*WORK ORDER:* Among the entries, find the lines with the string "Freundschaft" and copy them.
>>
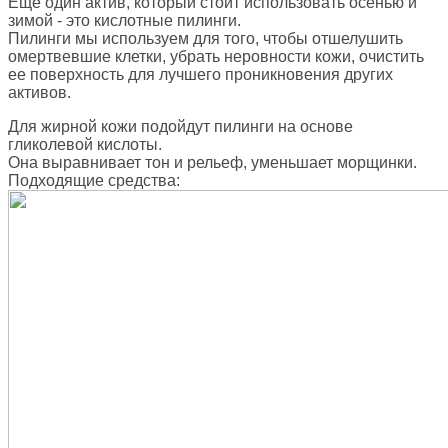
Еще один актив, который стоит использовать осенью и
зимой - это кислотные пилинги.
Пилинги мы используем для того, чтобы отшелушить
омертвевшие клетки, убрать неровности кожи, очистить
ее поверхность для лучшего проникновения других
активов.
Для жирной кожи подойдут пилинги на основе
гликолевой кислоты.
Она выравнивает тон и рельеф, уменьшает морщинки.
Подходящие средства:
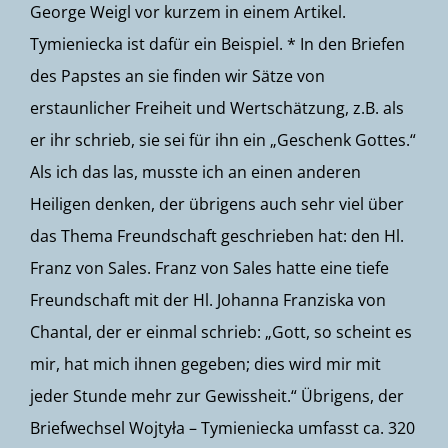
George Weigl vor kurzem in einem
Artikel
.
Tymieniecka ist dafür ein Beispiel. * In den Briefen
des Papstes an sie finden wir Sätze von
erstaunlicher Freiheit und Wertschätzung, z.B. als
er ihr schrieb, sie sei für ihn ein „Geschenk Gottes.“
Als ich das las, musste ich an einen anderen
Heiligen denken, der übrigens auch sehr viel über
das Thema Freundschaft geschrieben hat: den Hl.
Franz von Sales. Franz von Sales hatte eine tiefe
Freundschaft mit der Hl. Johanna Franziska von
Chantal, der er einmal schrieb: „Gott, so scheint es
mir, hat mich ihnen gegeben; dies wird mir mit
jeder Stunde mehr zur Gewissheit.“ Übrigens, der
Briefwechsel Wojtyła – Tymieniecka umfasst ca. 320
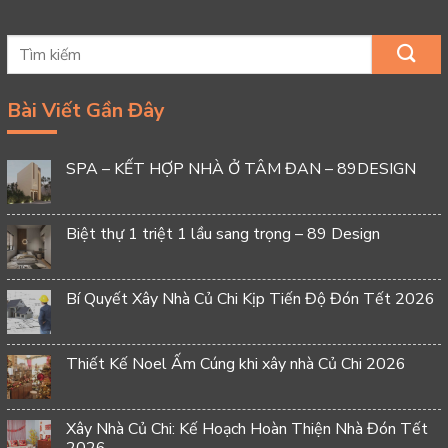
Bài Viết Gần Đây
SPA – KẾT HỢP NHÀ Ở TÂM ĐAN – 89DESIGN
Biệt thự 1 triệt 1 lầu sang trọng – 89 Design
Bí Quyết Xây Nhà Củ Chi Kịp Tiến Độ Đón Tết 2026
Thiết Kế Noel Ấm Cúng khi xây nhà Củ Chi 2026
Xây Nhà Củ Chi: Kế Hoạch Hoàn Thiện Nhà Đón Tết
2026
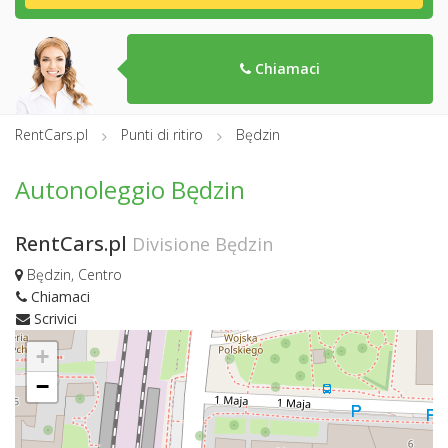
Chiamaci
RentCars.pl
Punti di ritiro
Będzin
Autonoleggio Będzin
RentCars.pl
Divisione Będzin
Będzin, Centro
Chiamaci
Scrivici
+
−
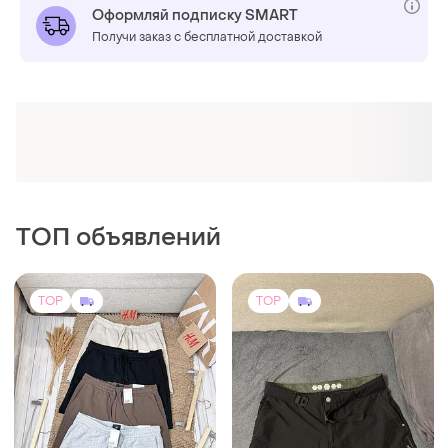
Оформляй подписку SMART
Получи заказ с бесплатной доставкой
ТОП объявлений
TOP
TOP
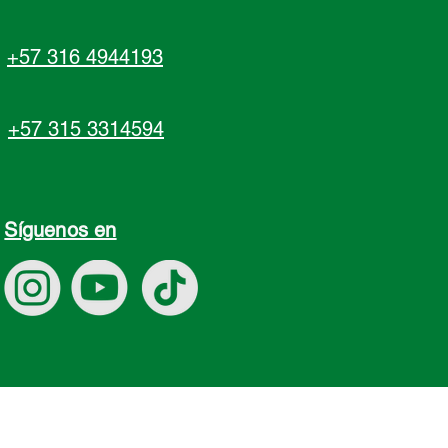
cia
+57 316 4944193
s, de color beige a marrón
+57 315 3314594
amiento
ciones de almacenamiento:
ar en el envase original, bien
y protegido de la luz solar
Síguenos en
útil: 24 meses (después de la
e pro- ducción).
e: Saco de papel con saco
de po- lietileno de 20 a 25 kilos
idad: Para la seguridad del
 use protección respiratoria y
e seguridad du- rante la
<<
*ANSWER FOR THIS EXERCISE:*
das Thema Freundschaft geschrieben hat: den Hl.
Freundschaft mit der Hl. Johanna Franziska von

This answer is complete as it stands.